Task:
Search the records for lines with the word "یونیت" and copy each match.

Dataset extract:
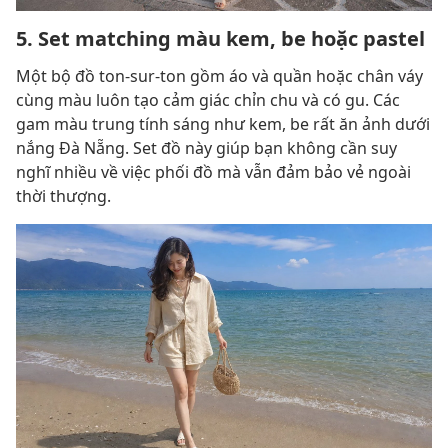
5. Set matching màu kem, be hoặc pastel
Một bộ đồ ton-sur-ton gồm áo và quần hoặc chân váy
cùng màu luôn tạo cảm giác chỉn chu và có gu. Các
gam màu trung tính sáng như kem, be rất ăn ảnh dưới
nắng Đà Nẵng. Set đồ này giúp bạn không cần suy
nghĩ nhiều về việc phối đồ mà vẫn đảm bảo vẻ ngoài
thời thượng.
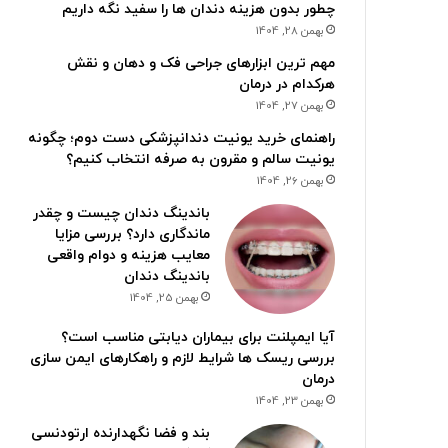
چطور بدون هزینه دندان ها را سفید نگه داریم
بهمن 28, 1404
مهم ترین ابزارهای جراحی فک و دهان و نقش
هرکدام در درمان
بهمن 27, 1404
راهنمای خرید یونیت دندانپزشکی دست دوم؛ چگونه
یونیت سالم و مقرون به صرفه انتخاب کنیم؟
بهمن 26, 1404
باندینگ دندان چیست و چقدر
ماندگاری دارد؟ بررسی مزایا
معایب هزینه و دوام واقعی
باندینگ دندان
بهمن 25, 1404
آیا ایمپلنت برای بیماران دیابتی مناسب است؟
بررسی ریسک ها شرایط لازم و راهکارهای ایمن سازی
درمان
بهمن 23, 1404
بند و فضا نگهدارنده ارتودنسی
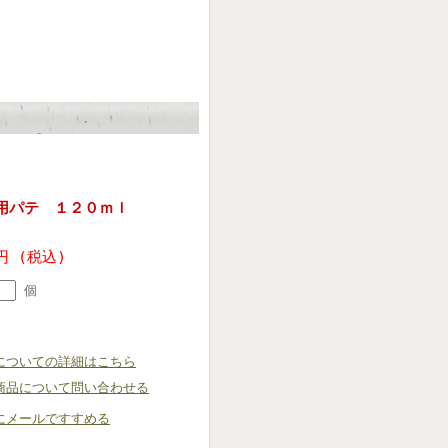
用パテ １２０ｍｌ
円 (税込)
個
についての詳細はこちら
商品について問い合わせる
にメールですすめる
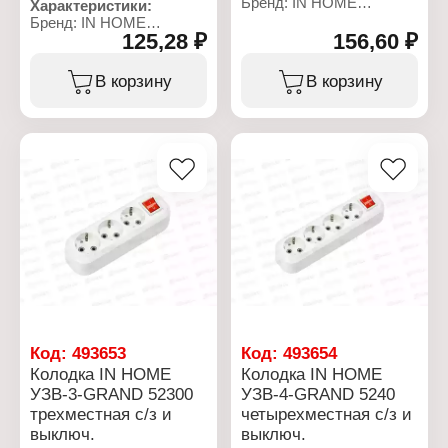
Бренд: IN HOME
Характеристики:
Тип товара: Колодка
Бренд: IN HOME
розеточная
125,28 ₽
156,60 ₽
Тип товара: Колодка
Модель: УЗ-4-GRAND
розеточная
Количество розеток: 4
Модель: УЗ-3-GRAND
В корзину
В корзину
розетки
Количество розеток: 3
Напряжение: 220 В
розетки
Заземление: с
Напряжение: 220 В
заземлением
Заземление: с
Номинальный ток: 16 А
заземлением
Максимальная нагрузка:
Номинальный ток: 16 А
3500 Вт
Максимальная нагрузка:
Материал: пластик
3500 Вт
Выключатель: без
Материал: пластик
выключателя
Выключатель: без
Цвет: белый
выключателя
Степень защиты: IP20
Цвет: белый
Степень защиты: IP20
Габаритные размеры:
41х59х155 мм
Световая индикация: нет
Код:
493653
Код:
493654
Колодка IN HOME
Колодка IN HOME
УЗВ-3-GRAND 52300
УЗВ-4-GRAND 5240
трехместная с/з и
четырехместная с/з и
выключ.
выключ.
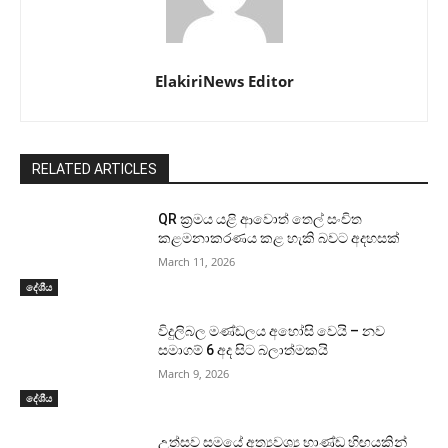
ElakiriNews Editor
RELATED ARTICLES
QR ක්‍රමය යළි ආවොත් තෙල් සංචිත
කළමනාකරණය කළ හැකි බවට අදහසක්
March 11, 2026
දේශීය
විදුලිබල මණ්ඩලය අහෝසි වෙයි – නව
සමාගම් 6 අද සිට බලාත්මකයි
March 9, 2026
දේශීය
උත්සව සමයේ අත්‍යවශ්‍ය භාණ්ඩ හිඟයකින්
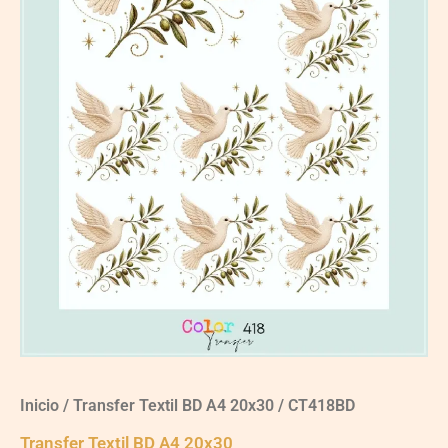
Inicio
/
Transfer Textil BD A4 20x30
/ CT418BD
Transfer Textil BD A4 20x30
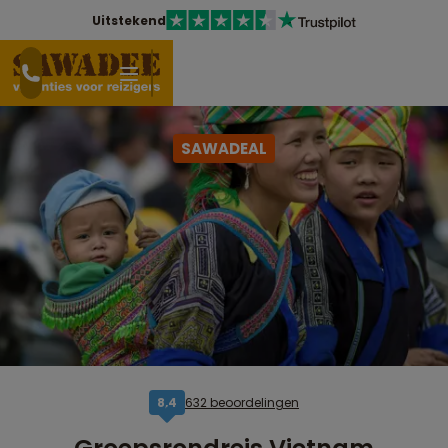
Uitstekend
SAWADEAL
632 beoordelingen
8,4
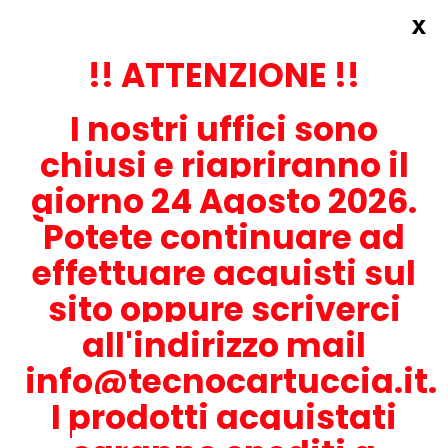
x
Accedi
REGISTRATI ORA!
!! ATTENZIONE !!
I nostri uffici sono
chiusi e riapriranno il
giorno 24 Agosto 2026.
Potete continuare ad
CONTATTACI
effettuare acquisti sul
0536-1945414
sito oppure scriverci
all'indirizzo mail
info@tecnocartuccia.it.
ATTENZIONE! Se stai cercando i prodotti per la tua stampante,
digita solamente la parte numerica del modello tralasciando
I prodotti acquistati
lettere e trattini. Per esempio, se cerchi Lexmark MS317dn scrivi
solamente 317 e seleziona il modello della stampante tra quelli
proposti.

Answer for this exercise:
راهنمای خرید یونیت دندانپزشکی دست دوم؛ چگونه
یونیت سالم و مقرون به صرفه انتخاب کنیم؟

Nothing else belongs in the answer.